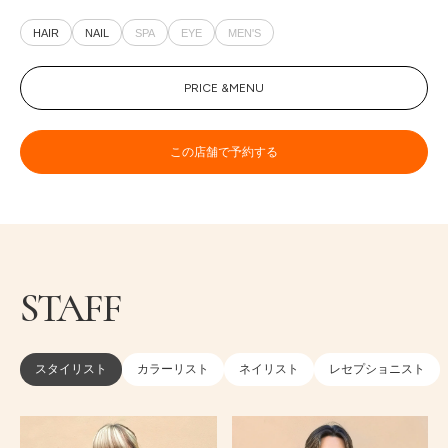
HAIR
NAIL
SPA
EYE
MEN'S
PRICE &MENU
この店舗で予約する
STAFF
スタイリスト
カラーリスト
ネイリスト
レセプショニスト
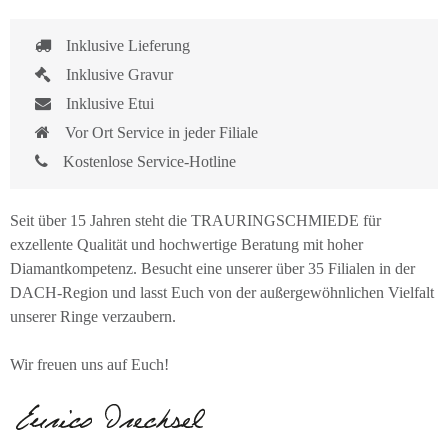
Inklusive Lieferung
Inklusive Gravur
Inklusive Etui
Vor Ort Service in jeder Filiale
Kostenlose Service-Hotline
Seit über 15 Jahren steht die TRAURINGSCHMIEDE für
exzellente Qualität und hochwertige Beratung mit hoher
Diamantkompetenz. Besucht eine unserer über 35 Filialen in der
DACH-Region und lasst Euch von der außergewöhnlichen Vielfalt
unserer Ringe verzaubern.
Wir freuen uns auf Euch!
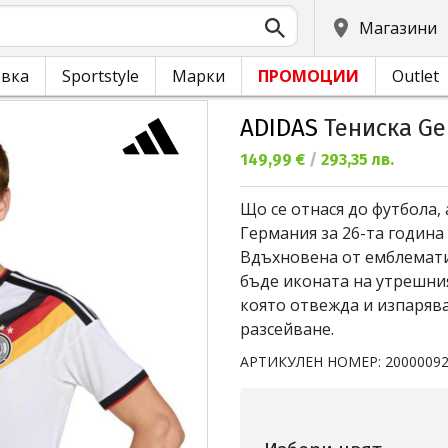
Магазини
овка
Sportstyle
Марки
ПРОМОЦИИ
Outlet
ADIDAS
Тениска Ge
Текуща цена:
149,99 €
/
293,35 лв.
Що се отнася до футбола,
Германия за 26-та година
Вдъхновена от емблемати
бъде иконата на утрешния
която отвежда и изпарява
разсейване.
АРТИКУЛЕН НОМЕР:
2000009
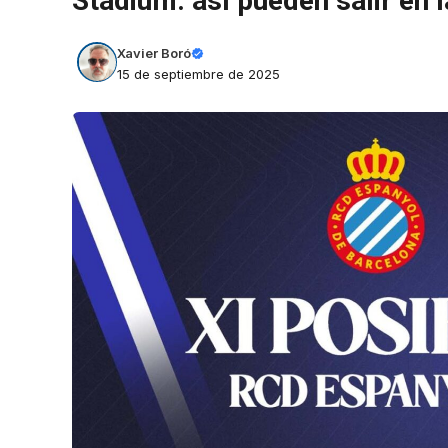
Stadium: así pueden salir en l
Xavier Boró
15 de septiembre de 2025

====================

WHAT YOU NEED TO DO => Which lines hold the string "Euch"? Copy all of them from the data above.

RESULT FOR THIS TASK =>
DACH-Region und lasst Euch von der außergewöhnlichen Vielfalt
Wir freuen uns auf Euch!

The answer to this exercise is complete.